Si jamais il y avait un « bon moment » pour une maladie génétique qui provoque des infections pulmonaires persistantes et qui réduit la durée de vie de moitié, voire plus, c’est bien celui-ci. C’est « le moment qu’attendent toutes les personnes atteintes de maladies », déclare Kelly Grover, chef de la direction de Fibrose kystique Canada. Madame Grover ne trouve pas les mots pour exprimer ce qu’elle a ressenti le jour où Santé Canada a approuvé Trikafta, un « médicament miracle » pour soigner la fibrose kystique. « Rien qu’à en parler, je deviens émotive », dit-elle. « Nous sommes incroyablement fortunés d’être témoins d’un changement de cette ampleur pour une maladie », ajoute-t-elle.

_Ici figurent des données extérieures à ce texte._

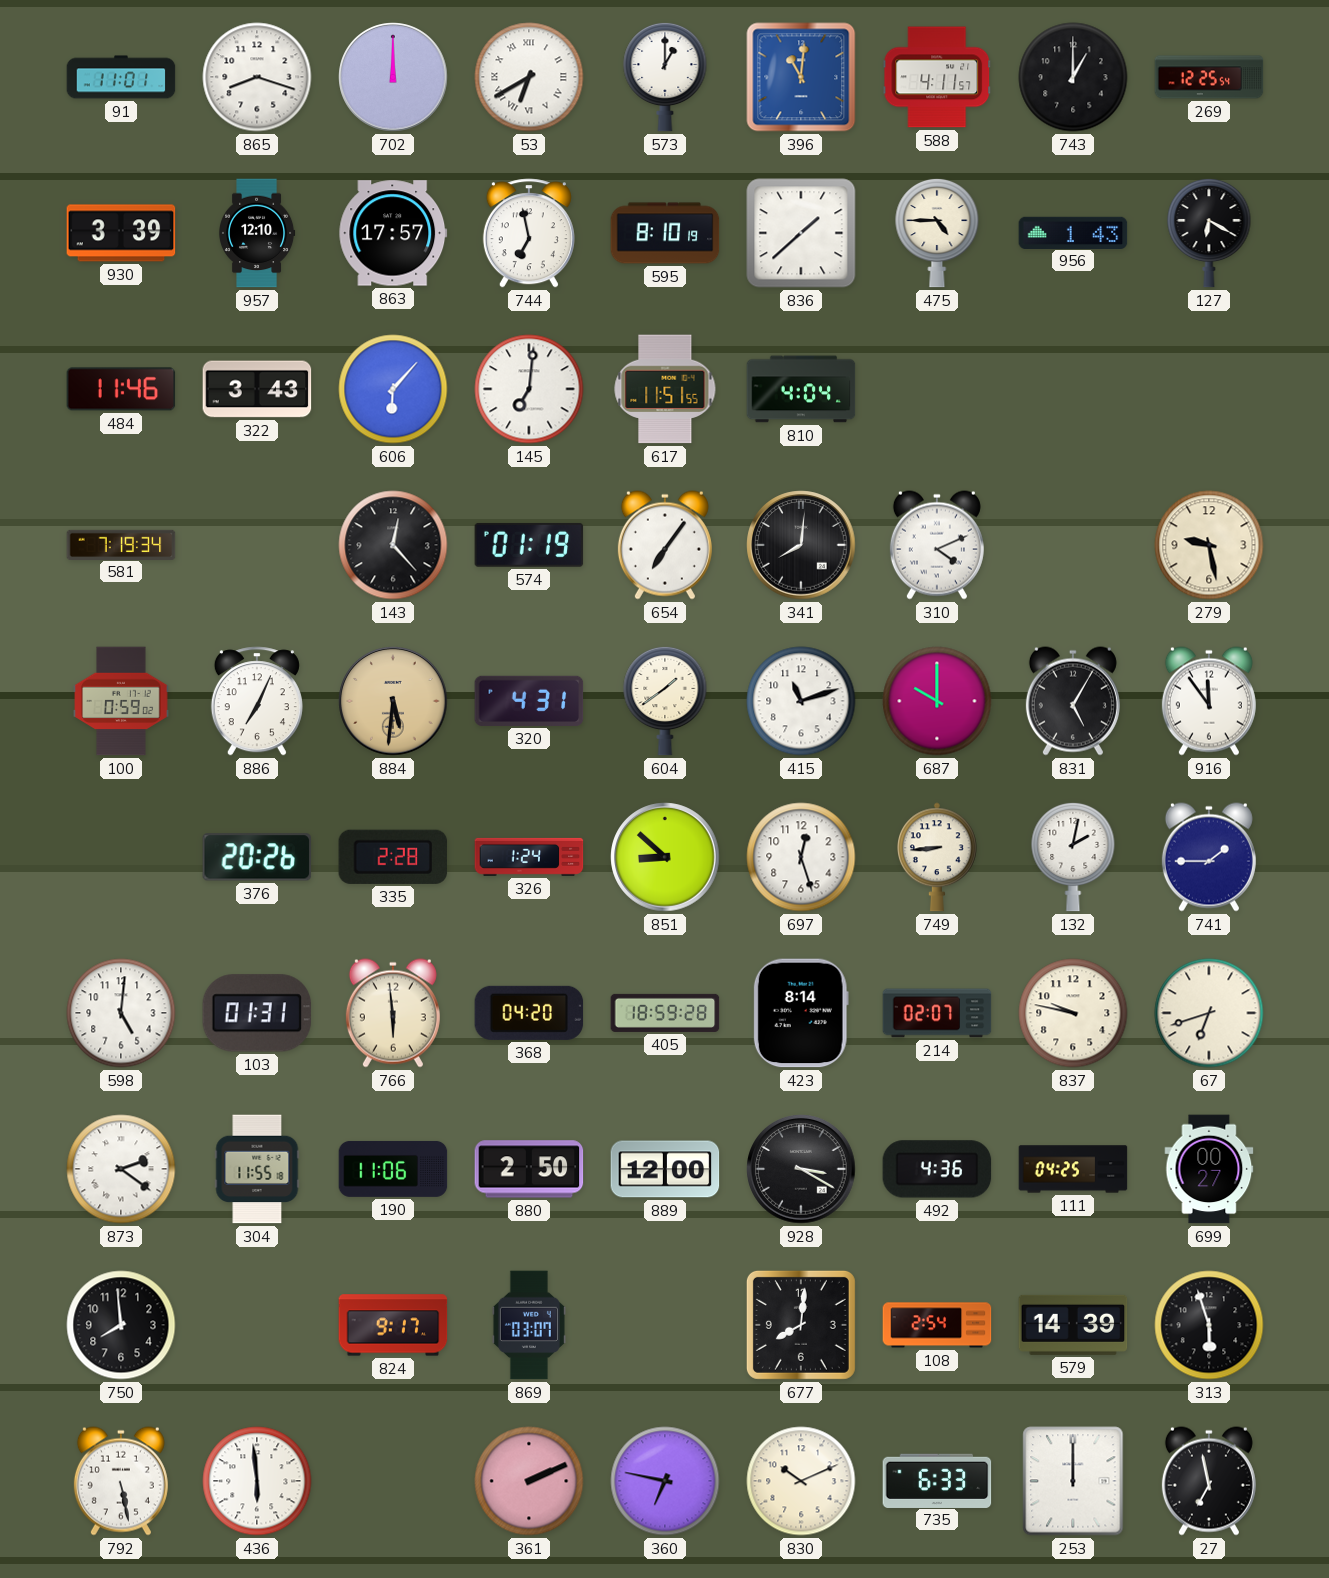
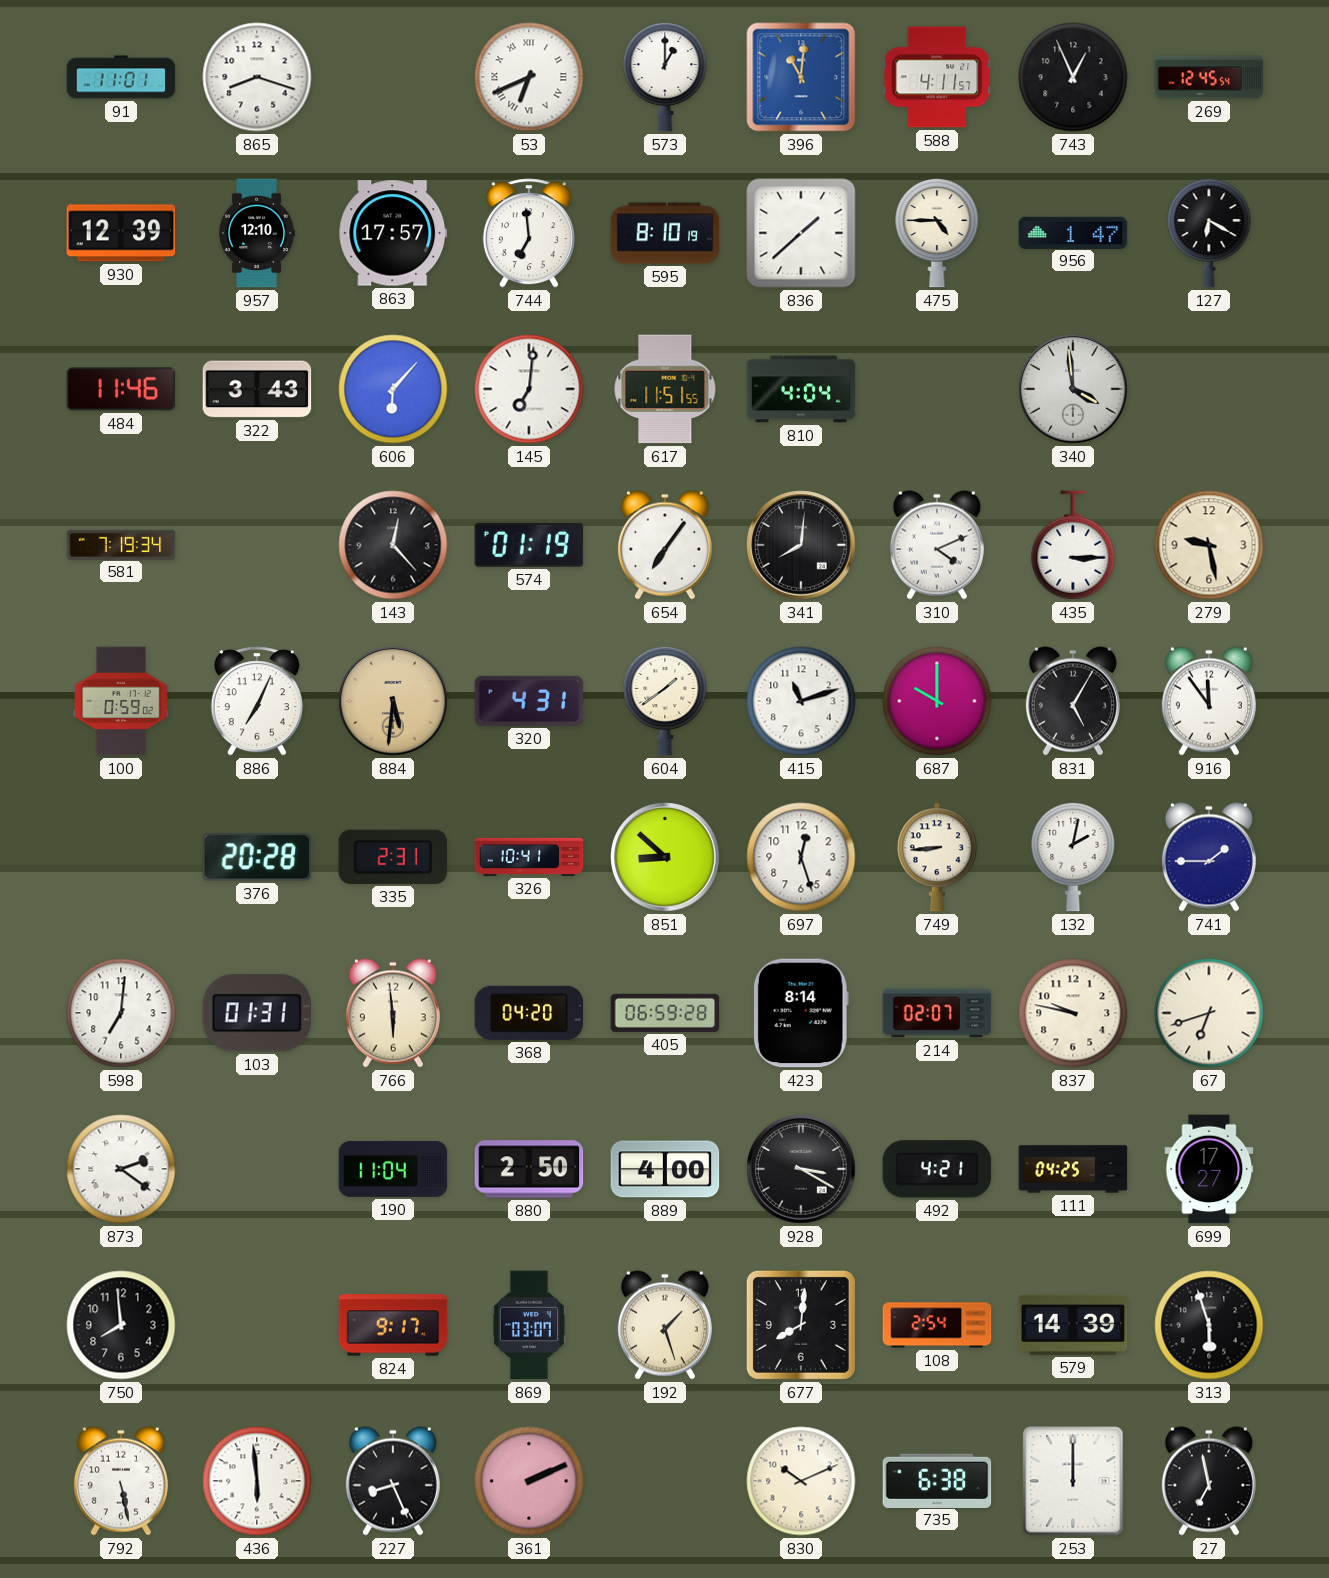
702: 12:00 -> none
53: 6:40 -> 6:41
743: 1:00 -> 12:56
269: 12:25 -> 12:45
930: 3:39 -> 12:39
744: 6:58 -> 6:59
956: 1:43 -> 1:47
340: none -> 3:59
435: none -> 3:15
376: 20:26 -> 20:28
335: 2:28 -> 2:31
326: 1:24 -> 10:41
598: 5:01 -> 7:01
405: 18:59 -> 06:59
304: 11:55 -> none
190: 11:06 -> 11:04
889: 12:00 -> 4:00
492: 4:36 -> 4:21
699: 00:27 -> 17:27
192: none -> 1:27
227: none -> 8:26
360: 6:47 -> none
735: 6:33 -> 6:38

Comme le sait toute personne investie dans un organisme caritatif en santé, une boîte de Trikafta représente bien plus que des pilules. Pour les organismes de bienfaisance dans le domaine de la santé dont la mission principale est, en fin de compte, de trouver un remède, ces pilules symbolisent des dizaines d’années de recherche basée sur les renseignements sur les patients, de revendications et de soutien entrepris par des réseaux d’un bout à l’autre du pays. Ce médicament symbolise des milliers de dollars recueillis dans des collectes de fonds, des milliers d’heures de bénévolat et un échange constant de pétitions, de lettres et de réunions avec les représentants élus.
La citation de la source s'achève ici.